My log.winbindd seems ok, no error. Log.smbd also seems fine, only complaining about cups witch I dont use. Log.nmbd seems fine.

Anybody can confirm if there is nothing to do with shadow vs pam-login conflict ( because of /etc/pam.d/samba ) ? My suspicion is my previous system using pam-login while newer system using shadow.

Thank you so much.
Andy

Hmmm...it turns out that I don't have /lib/security/pam_winbind.so.
Add the 'winbind' to USE inside /etc/make.conf, recomplie Samba, and voila ! Authentication to ADS works !

Case closed.

[maalth]

I apologize that I haven't been around in the last few years. I wound up moving and getting a new job which unfortunately I had to go offline for quite a while.

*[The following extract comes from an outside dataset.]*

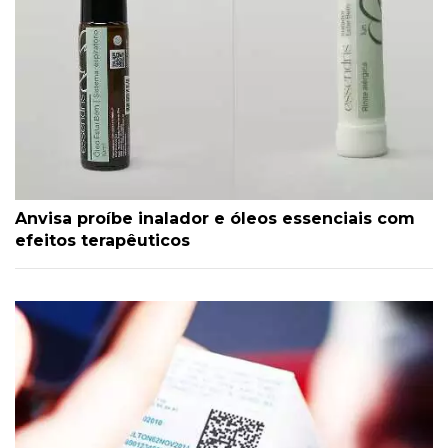
Anvisa proíbe inalador e óleos essenciais com
efeitos terapêuticos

I intend to update this doc (sometime soon) to integrate with Windows 2003 and the latest version of Samba.

[ali3nx]

Good howto but the only problem is using winbind which limits your options and can cause problems with ldap consistancy in some situations.

http://wiki.samba.org/index.php/Samba%2 ... y_%26_LDAP

[maalth]

Samba's been updated many times in the last 7 years so I'd have to update the howto anyway.

[Majed17]

WORD UP! I got it working. I had to add winbind to the /etc/pam.d/samba config file, duh.

*whew*

i didn't find any information about adding windbind to /etc/pam.d/samba however i did find this:
http://forums.gentoo.org/viewtopic-t-44 ... art-0.html
which is adding windbind to /etc/pam.d/system-auth
but that was not what solved my problem of windows constantly asking for logins and usernames and paswords. what solved was:
Disable NSCD

The service NSCD (Name Service Caching Daemon) seriously interferes with Winbind authentication and must be completely disabled before enabling Winbind.

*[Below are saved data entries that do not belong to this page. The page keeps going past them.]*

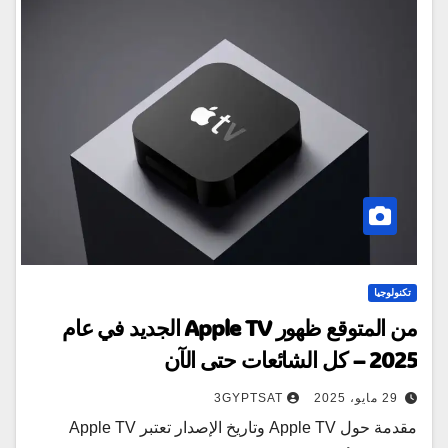
تكنولوجيا
من المتوقع ظهور Apple TV الجديد في عام
2025 – كل الشائعات حتى الآن
29 مايو، 2025
3GYPTSAT
مقدمة حول Apple TV وتاريخ الإصدار تعتبر Apple TV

To do this, edit /etc/nscd.conf. Edit these three lines:

enable-cache passwd yes
enable-cache group yes
enable-cache hosts yes

They should read:

enable-cache passwd no
enable-cache group no
enable-cache hosts no

This disables all NSCD caching.

taken from : http://www.stuartellis.eu/articles/linu ... directory/

[VinzC]

Hi guys.

Is it possible that two samba servers that have joined the same AD domain (e.g. "MYCOMPANY") do not map domain users and groups to the same [numeric] ID's? For instance, I have a Debian server that maps a group to GID 10243 and the same group is mapped to GID 10007201 on a QNAP network attached storage that was joined to the domain. It goes even further for domain groups are listed (using getent) without the domain part (e.g. "IT") on the Debian server while the QNAP shows domain groups with the domain name as a prefix (i.e. "MYCOMPANY+IT"). That clearly causes troubles for backup in my case for I need to backup/copy files onto a remote machine with the same security attributes so that the users owning their data can retrieve copies from the backup machine.

Can anyone confirm this? How's the best and trouble-less way to get to that point?

Thanks a lot in advance for any hint/suggestion.